Литмир - Электронная Библиотека
A
A

Кончилось тем, что Нехамка, неопытная в торговых делах и в махинациях несведущая, дала уговорить себя. Возражений у нее не нашлось. А бабка Крейнца больше ни с кем говорить не стала — ни с Гителе, ни с ее старшей дочерью Юдис.

Она обратилась прямом к Мойше.

— Сват, — сказала она, отзывая его в сторону, — сват, я должна вам кое-что сказать. Я хотела бы поговорить с вами, но только с глазу на глаз.

Разговор состоялся в гостиной, где обычно принимали уважаемых гостей. Мойше и бабка Крейнца заняли два кресла, одно против другого. На этот раз бабка Крейнца подготовилась гораздо основательней, чем для беседы с Нехамкой.

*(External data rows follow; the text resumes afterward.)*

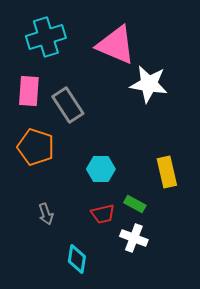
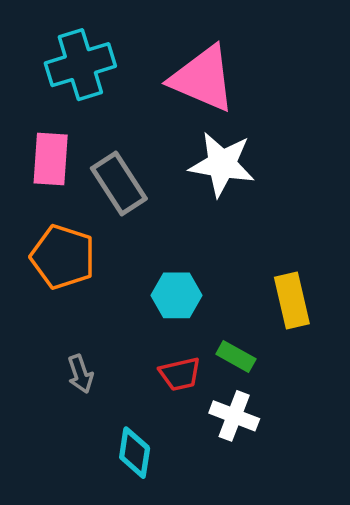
white star: (149, 84) -> (222, 164), moved

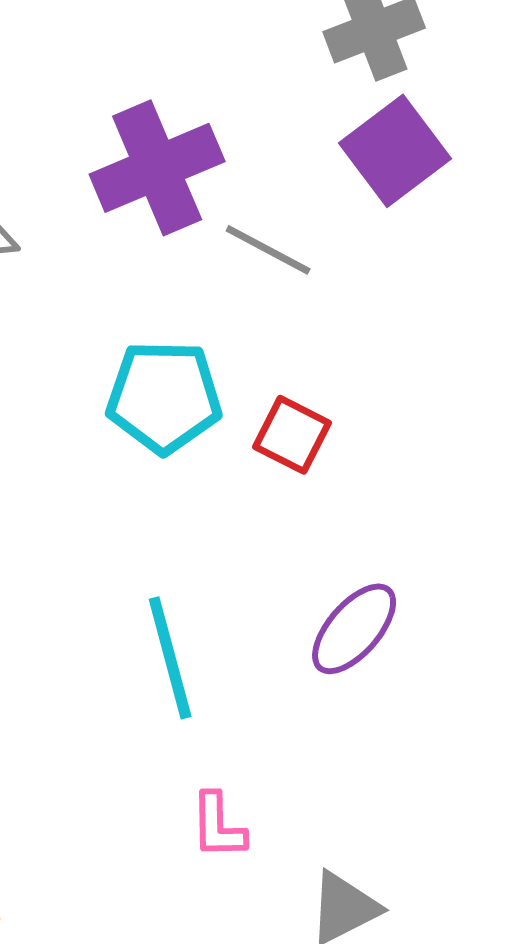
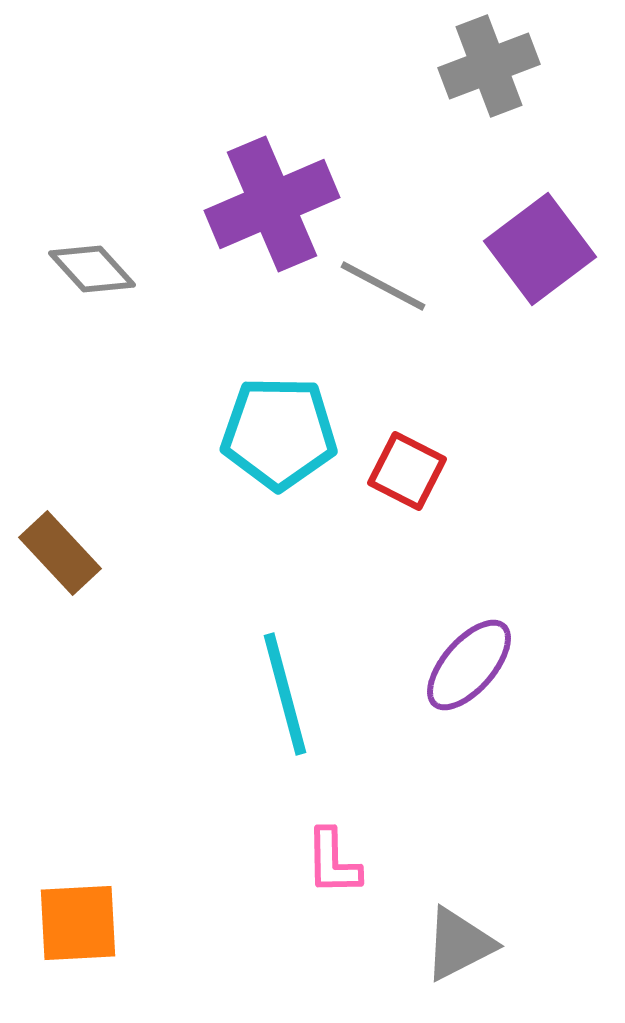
purple square: (395, 151) -> (540, 249), moved

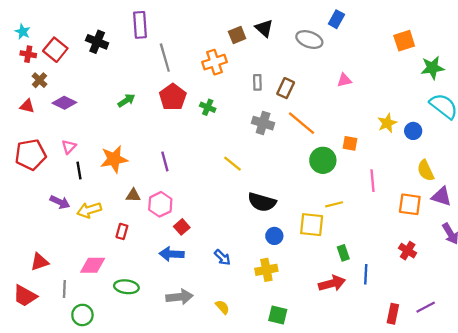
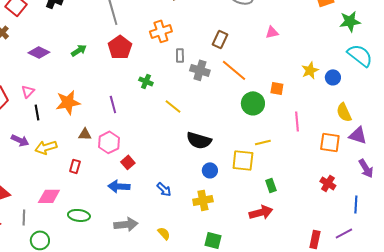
orange cross: (214, 62) -> (161, 31), moved
gray rectangle: (257, 82) -> (180, 55), moved
purple diamond: (64, 103) -> (39, 52), moved
green cross: (208, 107) -> (146, 81), moved
blue line: (366, 274) -> (356, 204), moved

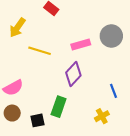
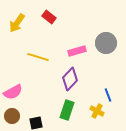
yellow arrow: (17, 28) -> (17, 23), moved
green rectangle: (59, 107) -> (67, 110), moved
yellow cross: (102, 116) -> (97, 111), moved, turned -32

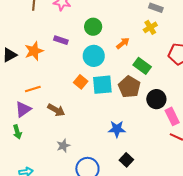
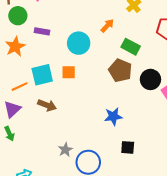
green circle: (93, 27) -> (18, 16), moved
orange square: (81, 82) -> (69, 72), turned -32
cyan square: (102, 85) -> (42, 75), moved
gray star: (63, 146) -> (65, 150), moved
black square: (126, 160) -> (128, 147), turned -32

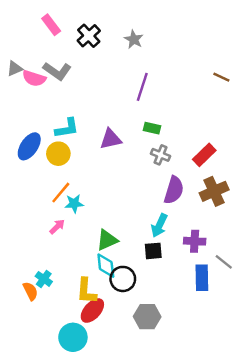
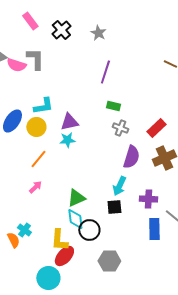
gray L-shape: (57, 71) -> (35, 59), turned -125
purple triangle: (111, 139) -> (69, 122), moved
cyan star: (74, 204) -> (67, 140), moved

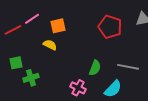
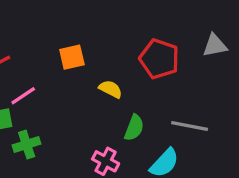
pink line: (32, 19) -> (23, 96), moved
yellow semicircle: (50, 45) -> (111, 89), moved

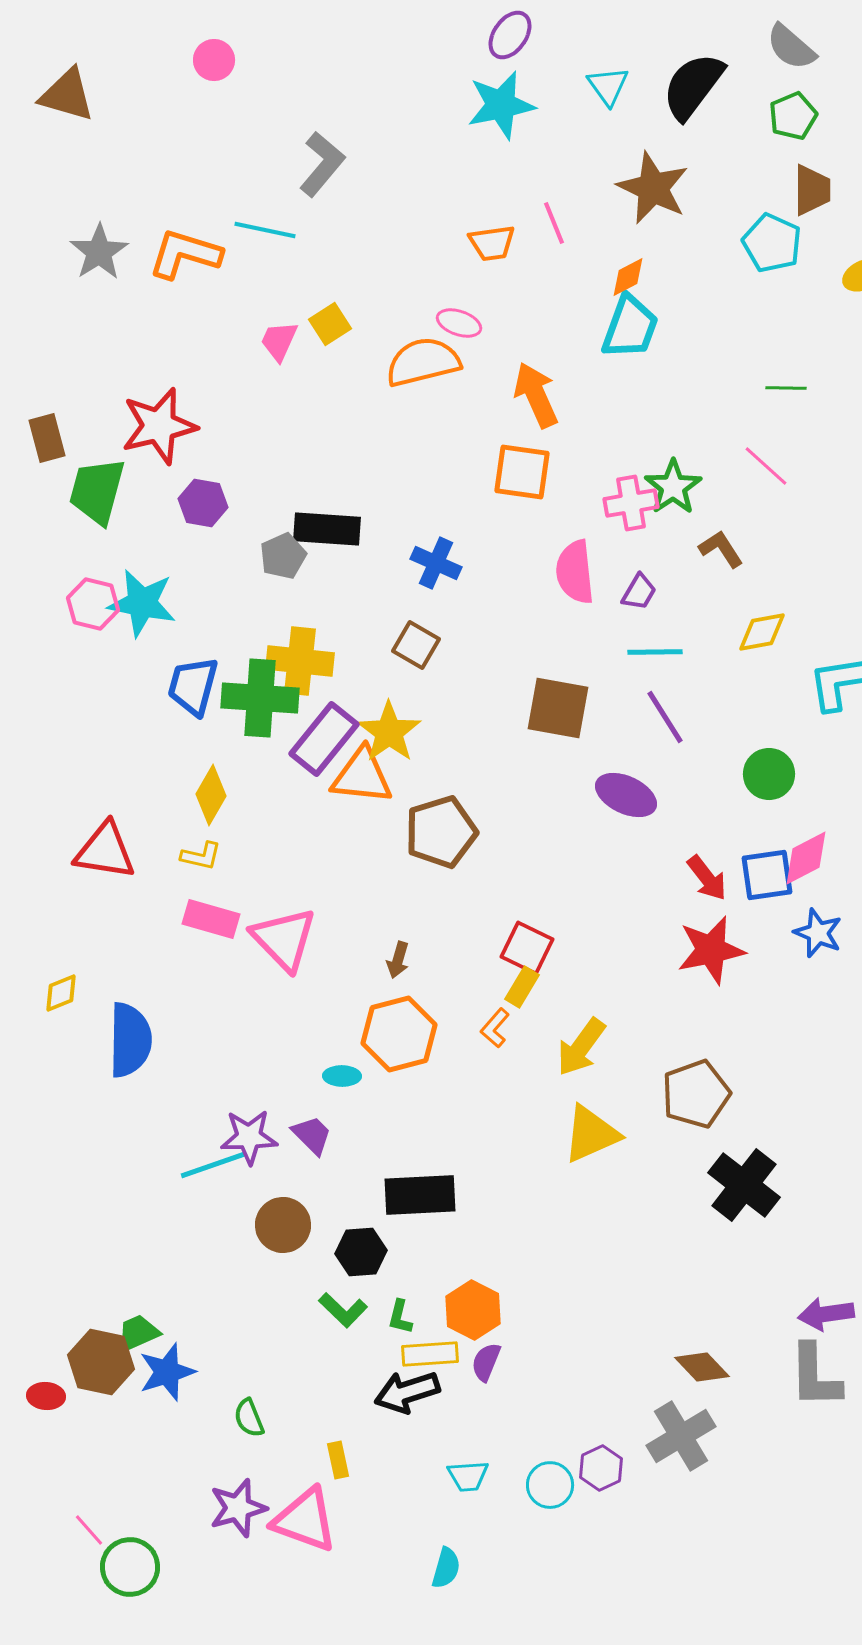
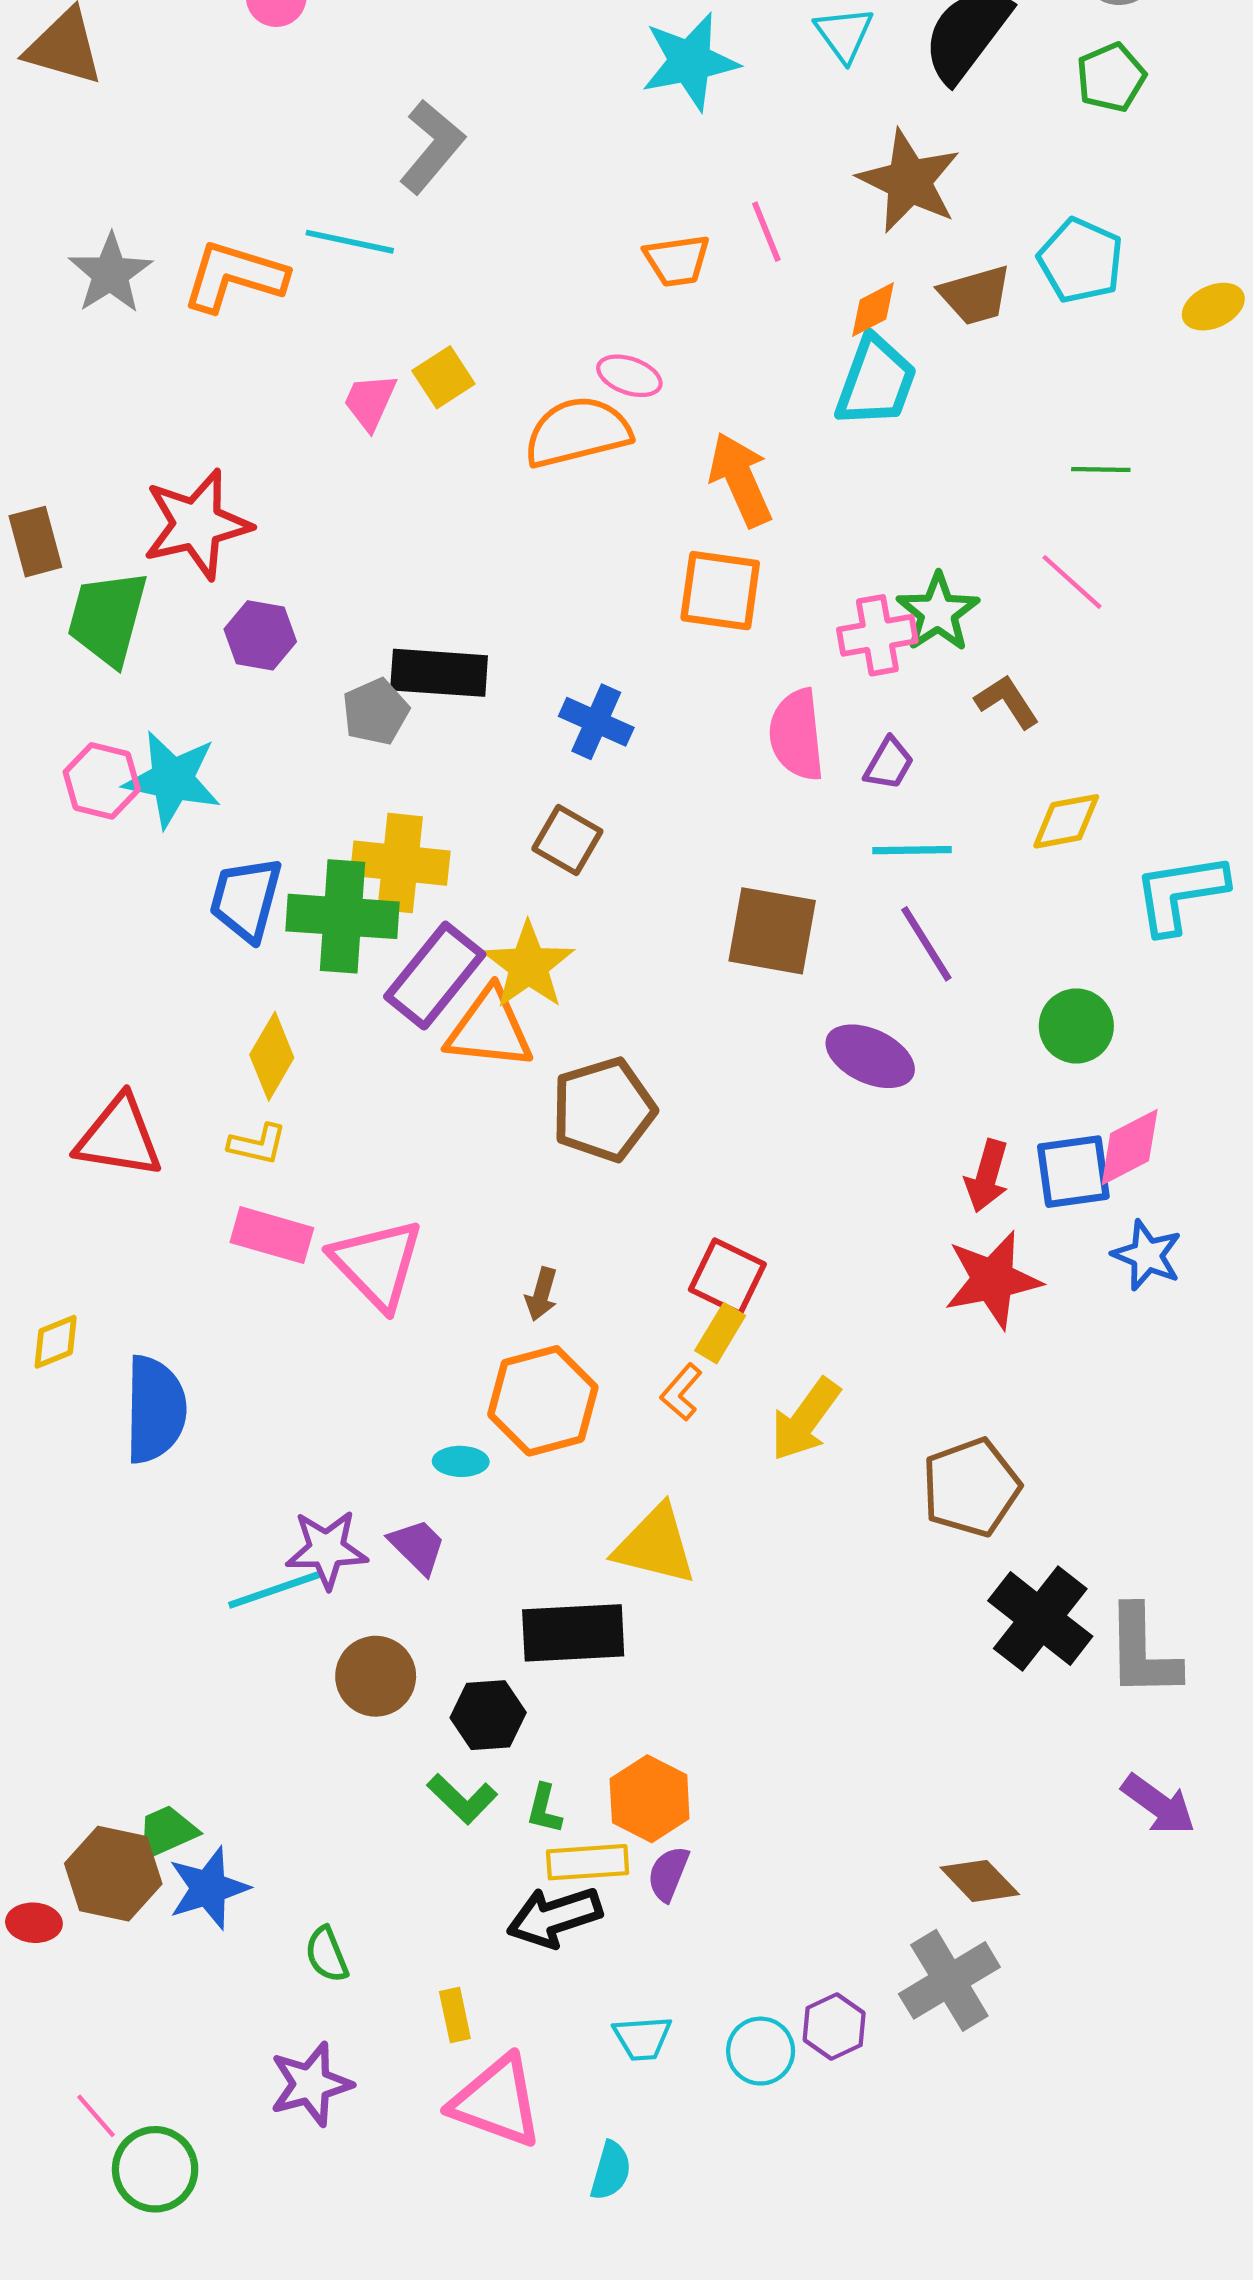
brown trapezoid: (812, 190) -> (975, 295), moved, turned 74
red arrow: (707, 878) -> (987, 1176), turned 54
yellow triangle: (591, 1134) -> (655, 1545), moved, turned 38
purple arrow: (826, 1314) -> (1158, 1805), turned -136
gray L-shape: (815, 1376) -> (1143, 1652), moved
pink triangle: (305, 1520) -> (497, 2101), moved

— Сват, — сказала она, приступая к существу дела, — разумеется, вы у меня советов не спрашиваете, да и спрашивать не должны. У вас, слава Богу, своя голова на плечах; но все же как свой человек я бы хотела вам кое-что сказать, и ради этого я, собственно говоря, и приехала. Поездка была трудная, да и годы уже не те, чтобы разъезжать. Но из одного письма Нохума мы, я и моя дочь, ваша сватья, поняли, что чего-то он недоговаривает. Вот я и решила съездить и посмотреть. Мы, кстати, и раньше очень хотели увидеться с Нехамкой и с внуками, а тут я узнаю… Мне трудно вам говорить, давать советы, но я считаю, что вы, сват, человек с таким большим умом, должны серьезно подумать, во-первых, о себе самом и, во-вторых, о детях… Ясно, сват, лишних добрых друзей ни у кого нет, тем более у крупных купцов, богатых, как вы, сват, дай вам Бог здоровья. Люди вам завидуют, проглотить вас готовы. Возможно, что ваше теперешнее положение вовсе не так опасно, как может стать, если злые люди этого пожелают. Ведь у нас, у купцов, основной капитал — это имя. Без имени все кончено: нет ни человека, ни кредита, ничего нет. И однажды с каждым из нас может случиться плохое: кредиторы налетают, должники проваливаются, а ты задыхаешься и не можешь выбраться из петли. Надо поэтому быть ко всему готовым. У вас, слава Богу, есть любящие преданные дети, и с их помощью можно многое сделать. Каким образом — не мне вам говорить. Ясно, что имущество, на которое кредиторы могут наброситься, надо заранее передать в такие руки, до которых чужие добраться не смогут. Все следует перевести на имя детей, якобы вы им уступаете, отдаете в их распоряжение. Они начнут работать отдельно, а вы на время отойдете в сторону. Нефтяную торговлю, например, вы передадите старшему зятю Янкеле Гродштейну, контору — Нохуму; дом может быть переписан на имя вашей жены, а драгоценности и наличные деньги — в верные руки до поры до времени. Все это, разумеется, на случай крайней необходимости, если придется, избави Бог, объявлять себя несостоятельным.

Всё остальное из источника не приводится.